◆ **Stored data**:
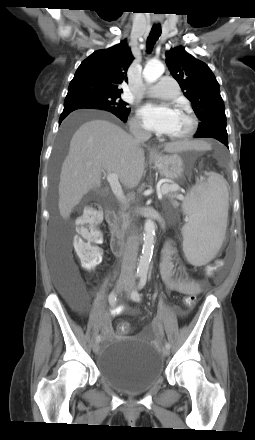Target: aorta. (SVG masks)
<instances>
[{
    "label": "aorta",
    "instance_id": "aorta-1",
    "mask_svg": "<svg viewBox=\"0 0 255 440\" xmlns=\"http://www.w3.org/2000/svg\"><path fill=\"white\" fill-rule=\"evenodd\" d=\"M165 67L160 61H149L144 67L143 77L147 83L156 82L164 73ZM155 223L147 219L144 224L142 254L139 259L137 273L145 275L148 272L154 249Z\"/></svg>",
    "mask_w": 255,
    "mask_h": 440
}]
</instances>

◆ **THE PROBLEM**: In this exercise, set down all of the data exactly, without the pictures.

◆ **ANSWER SECTION**:
Target: aorta. (SVG masks)
<instances>
[{
    "label": "aorta",
    "instance_id": "aorta-1",
    "mask_svg": "<svg viewBox=\"0 0 255 440\" xmlns=\"http://www.w3.org/2000/svg\"><path fill=\"white\" fill-rule=\"evenodd\" d=\"M165 67L160 61H149L144 67L143 77L147 83L156 82L164 73ZM155 223L147 219L144 224L142 254L139 259L137 273L145 275L148 272L154 249Z\"/></svg>",
    "mask_w": 255,
    "mask_h": 440
}]
</instances>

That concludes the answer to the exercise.